The Federal Deposit Insurance Corp. said Friday that it closed Republic First Bank and struck an agreement for the Philadelphia lender’s deposits and the majority of its assets to be bought by Fulton Bank.

Republic First Closed by Regulators and Bought by Fulton Bank
Republic First Closed by Regulators and Bought by Fulton Bank

Republic First Bank became the latest smaller lender to succumb to pressures of higher interest rates on Friday when it was closed by regulators — with most of its deposits and assets acquired by Fulton Bank.
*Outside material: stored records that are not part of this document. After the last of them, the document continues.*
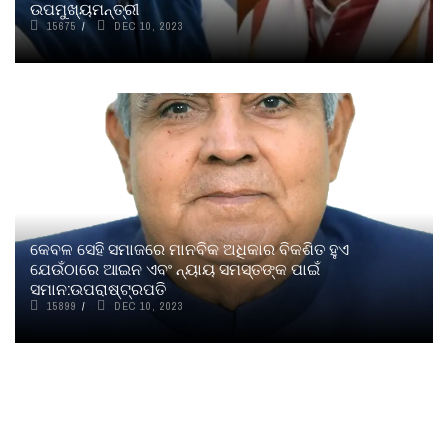
ଉପମୁଖ୍ୟମନ୍ତ୍ରୀ
15675
DEC 10, 2023
କେବଳ ସେହି ସମାଜରେ ମାନବିକ ଅଧିକାର ବିକଶିତ ହୁଏ
ଯେଉଁଠାରେ ଆଇନ ଏବଂ ନ୍ୟାୟ ସମସ୍ତଙ୍କ ପାଇଁ
ସମାନ:ଉପରାଷ୍ଟ୍ରପତି
15899
DEC 10, 2023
The Federal Deposit Insurance Corp. said in a statement that Republic First’s 32 locations in New Jersey, Pennsylvania and New York will reopen Saturday as branches of Fulton Bank. Republic First — which does business as Republic Bank — had about $6 billion of assets and $4 billion of deposits at the end of January.

The Philadelphia-based bank had struggled with similar issues as other regional lenders: high interest rates that translated into unrealized losses on loans and securities, leading to the collapse last year of Silicon Valley Bank, Signature Bank and First Republic.

The FDIC had sought buyers for Republic First in 2023 but suspended that process after the bank struck a deal with investors for a $35 million cash injection. That agreement — intended to reassure shareholders about the bank’s financial stability — fell apart earlier this year. The FDIC then restarted the sale process.

The agency estimated that the failure will cost its deposit insurance fund $667 million. 

The transaction doubles Fulton’s presence in the Philadelphia market, with combined deposits of $8.6 billion, it said in a separate statement. 

Shares of the bank’s parent, Lancaster, Pennsylvania-based Fulton Financial Corp., climbed 7.9% to $16.85 in extended trading at 7:12 p.m. in New York. The stock had dropped 5.1% this year through the close of regular trading Friday.

“This was as it should be, in the sense that the regulators were able to seize and sell all of a weak bank to a substantially more stable bank,” said Steven Kelly, associate director of research at the Yale School of Management’s Program on Financial Stability. “That helps preserve the value of the deposit franchise — and thus avoid the unrealized losses and a run on the bank.”

(Updates with previous bank failures in third paragraph, shares of Fulton’s parent in penultimate paragraph, comment from Yale researcher in last.)